An embodiment of the present disclosure will now be described with reference to the Figure 3A, Figure 3B, Figure 4A and Figure 4B. The airflow direction control apparatus 100 comprises at least one housing 12, a plurality of first guide vanes 20, a plurality of second guide vanes 22, a first coupling means 24, a second coupling means 26 and at least one knob 50. The airflow direction control apparatus 100 includes the housing 12, which is to be inserted into a corresponding opening of a dashboard or a frame for ventilating the interior of vehicles. The housing 12 of the apparatus defines an air passage in which the plurality of first guide vanes 20 and the plurality of the second guide vanes 22 are being located. The housing 12 consists of at least one housing ring 40, and at least one bezel 38 to provide a better aesthetic for the housing 12. The first guide vanes 20 and the second guide vanes 22 are being pivotally mounted to mutually perpendicular axes of the housing 12, and further configured to pivotally rotate with the actuation of the knob 50.
The Figure 3A illustrates a front view of the arrangement of the airflow direction control apparatus 100 as per an embodiment of the present disclosure; Figure 3B illustrates an isometric back view of the arrangement of the airflow direction control apparatus as per the present disclosure; Figure 4A shows a sectional view of Figure 3A to illustrate the arrangement of the airflow direction control apparatus to control airflow in vertical direction as per the present disclosure; and Figure 4B shows a sectional view of Figure 3A to illustrate the arrangement of the airflow direction control apparatus to control airflow in horizontal direction as per the present disclosure.
In an embodiment, unequal numbers of the first guide vanes 20 and the second guide vanes 22 mounted on the operating surface of the housing 12.
In another embodiment, equal numbers of the first guide vanes 20 and the second guide vanes 22 mounted on the operating surface of the housing 12.

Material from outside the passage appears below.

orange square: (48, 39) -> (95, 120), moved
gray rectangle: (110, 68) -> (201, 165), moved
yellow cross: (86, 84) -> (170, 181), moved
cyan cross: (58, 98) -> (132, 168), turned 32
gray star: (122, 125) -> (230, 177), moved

In another embodiment, the shape of the first guide vanes 20 and the second guide vanes 22 mounted on the operating surface of the housing may be different or same.

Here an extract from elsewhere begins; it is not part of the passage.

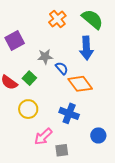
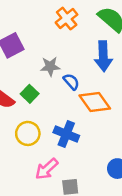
blue cross: (69, 113) -> (66, 134), moved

The first guide vanes 20 are configured to be disposed along a first axis within the housing 12, and further configured with at least one first master guide vane 20a therebetween. The second guide vanes 22 are configured to be disposed along a second axis within the housing 12, and further configured with at least one second master guide vane 22a therebetween. The first guide vanes 20 and the second guide vanes 22 are allowed to pivotally rotate along the first axis and the second axis, respectively. The First guide vanes 20 are mounted to the housing 12 by means of at least one first stationary links 52 attached to the extremities ends of the first guide vanes 20. Also, the second guide vanes 22 are mounted to the housing 12 by means of at least one second stationary links 54 attached to the extremities ends of the second guide vanes 22.
In an embodiment, the first axes of the first guide vanes 20 are parallel to each other, and the second axes of the second guide vanes 22 are parallel to each other.

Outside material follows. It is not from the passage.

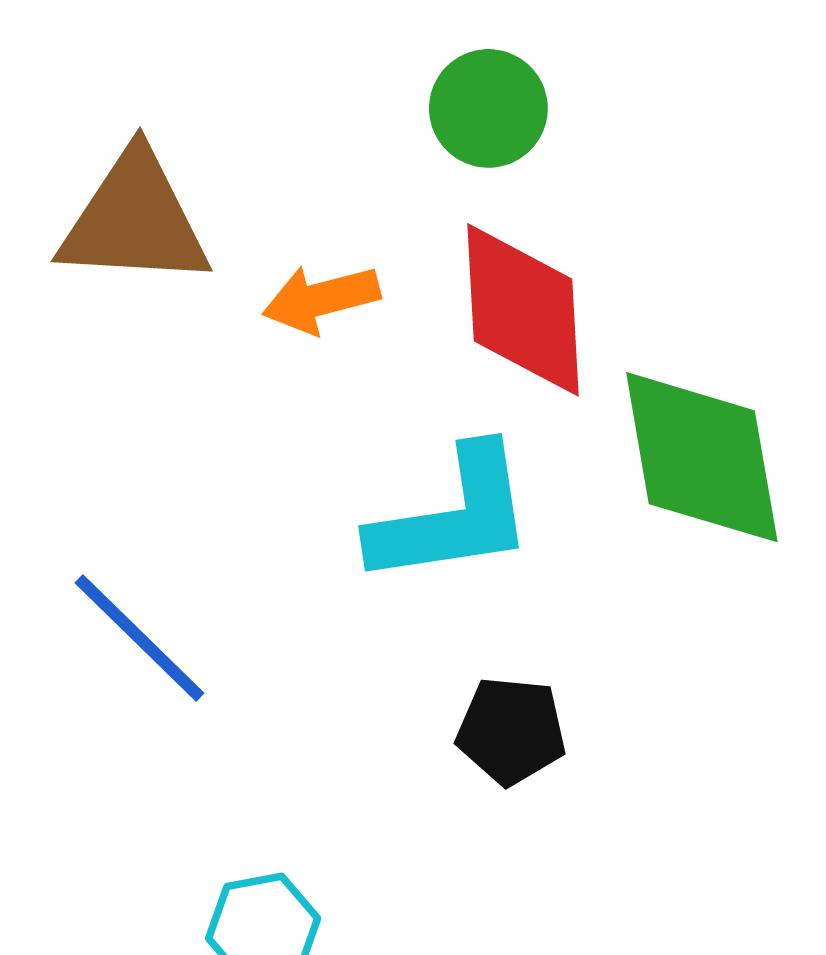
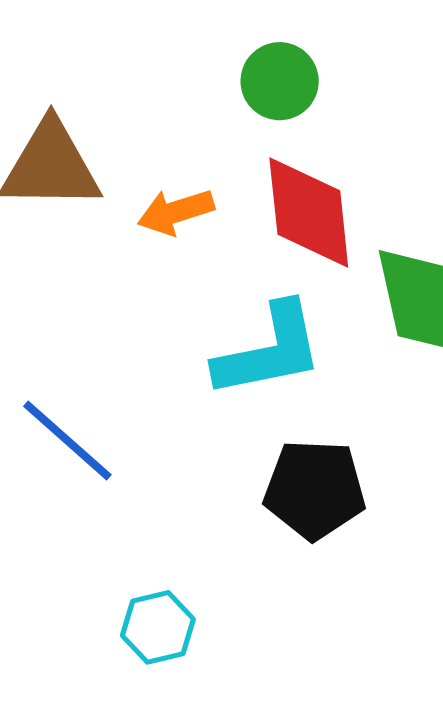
black pentagon: (511, 731) -> (315, 489), size x1.4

In another embodiment, the second axis is defined along a vertical axis and the first axis is defined along a horizontal axis of the housing 12.
In another embodiment, the plurality of first guide vanes 20 and the plurality of second guide vanes 22 are hingedly mounted on an operative surface of the housing 12.
Further, the first coupling means 24 is configured to operatively engage to one of extreme end of the first guide vanes 20. The second coupling means 26 is configured to operatively engage to one of extreme end of the second guide vanes 22. The first and second coupling means 24, 26 are configured to synchronize the movement of the first guide vanes 20 with the first master guide vane 20a and the second guide vanes 22 with the second master guide vane 22a in an operative configuration of the apparatus 100, respectively. Figure 5A, Figure 5B, and Figure 5C shows an isometric views of the arrangement of the airflow direction control apparatus as per the present disclosure;
In an embodiment, the first master guide vane 20 is configured to be in mechanical engagement with the plurality of the first guide vanes 20 by means of the first coupling means 24.
Further, the at least one knob 50 is configured to be fitted on an operative surface of the first master guide vane 20a. The knob 50 consists of a knob upper 42, a knob lower 44, a knob chicklet 46, a knob rubber 48 and a fork 34. The knob rubber 48 with knob lower 44 and the fork generates a fork attachment 34 for the knob 50. The knob 50 is configured with a U-shaped slot 30 therebetween. The slot 30 is configured to receive the first master guide vane 20a therein. Also, the knob 50 is configured with the fork attachment 34 therein. The fork 34 is configured to operatively engage with the second master guide van 22a. The knob 50 is configured for a predefined sideways movement of as well as a predefined swaying movement. In an operative configuration of the apparatus 100, the predefined swaying (up and down) movement of the knob 50 is configured to actuate the plurality of first guide vanes 20, and thereby the first guide vanes 20 direct the air in a first desired direction.
In an embodiment, the predefined sideways movement of the knob 50 enables to rotate the second guide vanes 22 in a vertical plane or axis.
In another embodiment, the predefined swaying movement of the knob enables to rotate the first guide vanes in a horizontal plane or axis.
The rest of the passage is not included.